Pesona Istri Yang Terabaikan

Pesona Istri Yang Terabaikan
Terkena mental


__ADS_3

semalaman Farah terjaga, dia masih sedikit ketakutan dengan peristiwa di lift.


gelapnya ruangan di dalam lift, guncangan keras saat lift tiba-tiba terhenti, semua masih terbayang dibenaknya, bahkan dia terkadang takut walau hanya menginjakkan kakinya di lantai rumah sakit.


Farah masih dalam tahap observasi, karena dokter masih menemukan gejala syok di diri Farah.


"pak Devan, bisa kita bicara di ruangan saya?" tanya dokter


"bisa dokter" jawab Devan yang kemudian mengikuti langkah dokter menuju ruangannya.


"silahkan duduk" kata dokter.


"ada apa dokter?" tanya Devan penuh kecemasan


"begini pak Devan, sepertinya Bu Farah mengalami trauma atau dalam medis disebut posttraumatic stress disorder, ciri-cirinya Bu Farah mengalami gangguan tidur karena takut gelap, walaupun di dalam ruangan lampu tetap menyala namun saat dia memejamkan mata maka semuanya terasa gelap, dan Bu Farah takut dengan lantai atau nanti akan takut dengan lift jika melihatnya"

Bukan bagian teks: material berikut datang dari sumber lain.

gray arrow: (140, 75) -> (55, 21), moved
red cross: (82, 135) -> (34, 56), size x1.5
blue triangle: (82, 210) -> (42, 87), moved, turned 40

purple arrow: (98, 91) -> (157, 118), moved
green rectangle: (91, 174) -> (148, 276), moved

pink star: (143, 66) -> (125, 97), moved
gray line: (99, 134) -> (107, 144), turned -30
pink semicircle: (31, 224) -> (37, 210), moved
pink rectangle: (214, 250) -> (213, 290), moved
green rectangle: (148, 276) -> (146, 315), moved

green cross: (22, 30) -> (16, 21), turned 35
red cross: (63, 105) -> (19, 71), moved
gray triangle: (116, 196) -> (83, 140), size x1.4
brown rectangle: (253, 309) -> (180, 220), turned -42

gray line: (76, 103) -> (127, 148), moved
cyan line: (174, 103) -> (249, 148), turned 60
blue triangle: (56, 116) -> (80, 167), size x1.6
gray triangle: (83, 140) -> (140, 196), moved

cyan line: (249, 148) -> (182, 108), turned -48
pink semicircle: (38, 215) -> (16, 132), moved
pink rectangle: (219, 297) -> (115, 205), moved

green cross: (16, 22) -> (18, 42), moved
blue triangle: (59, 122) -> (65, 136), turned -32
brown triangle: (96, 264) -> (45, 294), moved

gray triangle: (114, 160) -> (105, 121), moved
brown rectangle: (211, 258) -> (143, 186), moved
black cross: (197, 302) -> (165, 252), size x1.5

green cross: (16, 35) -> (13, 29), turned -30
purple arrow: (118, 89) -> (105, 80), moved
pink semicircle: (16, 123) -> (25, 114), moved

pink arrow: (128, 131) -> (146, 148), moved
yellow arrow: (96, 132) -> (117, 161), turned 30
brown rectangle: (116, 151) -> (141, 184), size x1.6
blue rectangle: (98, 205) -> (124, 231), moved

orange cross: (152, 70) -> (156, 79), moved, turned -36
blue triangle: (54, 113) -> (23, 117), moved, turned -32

dokter memaparkan semua tentang trauma yang dialami oleh adikknya saat ini, mendengar semua itu membuat Devan semakin kesal.


*****


Farah tidak tau apa yang harus dia lakukan sekarang, dia hanya bisa terbaring di ranjang rumah sakit, melawan rasa ketakutannya saja dia belum bisa, apalagi mencari siapa pelaku dibalik nasib buruknya itu.

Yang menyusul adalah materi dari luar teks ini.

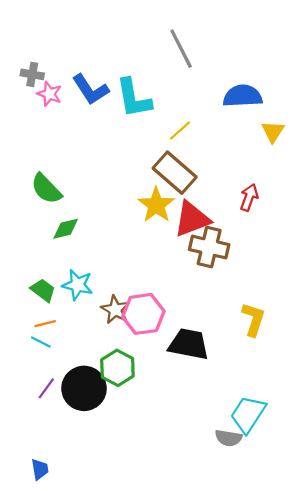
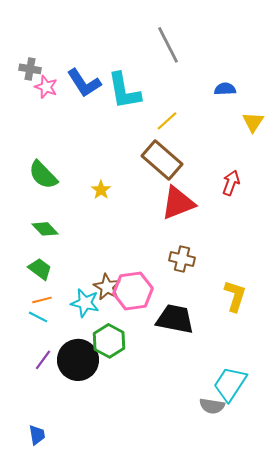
blue semicircle: (243, 96) -> (225, 89), size x0.6
yellow star: (156, 205) -> (101, 190), moved, size x0.6
green diamond: (66, 229) -> (45, 229), moved, turned 60
brown cross: (209, 247) -> (182, 259), moved, size x0.7
cyan star: (78, 285) -> (85, 303), moved

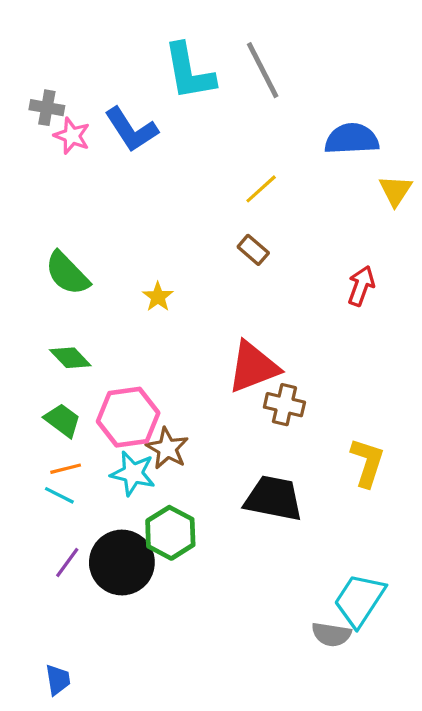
blue semicircle: (225, 89) -> (352, 139), size x1.6
cyan L-shape: (124, 91) -> (189, 72), moved
brown rectangle: (162, 160) -> (253, 250), size x0.5
red triangle: (178, 203) -> (253, 367), moved
pink hexagon: (133, 291) -> (128, 417), moved

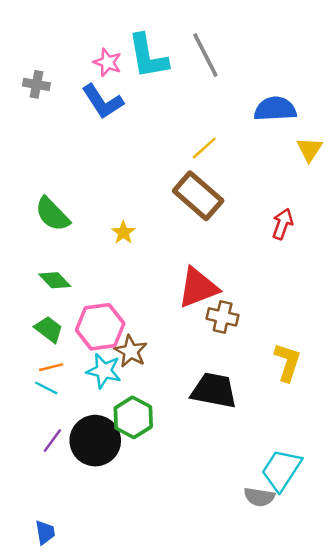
pink star: (72, 136) -> (107, 62), moved
brown rectangle: (253, 250) -> (198, 196), size x2.0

"aku harus kuat, aku harus melawan rasa takut didalam hati dan pikiranku! aku tidak mau seperti ini terus" ujar Farah yang berusaha membangkitkan keberaniannya lagi.


*****


"bos, kita mau kemana?" tanya salah seorang anak buah Anelis.


"kita pergi kesuatu tempat untuk mengunjungi seorang sahabat" Anelis menyunggingkan sedikit senyuman.


Anelis tak perduli dengan ucapan Hans kemarin, dia yakin kakek Hans akan tetap mendukung hubungannya dengan Hans meski dia telah bertindak gegabah.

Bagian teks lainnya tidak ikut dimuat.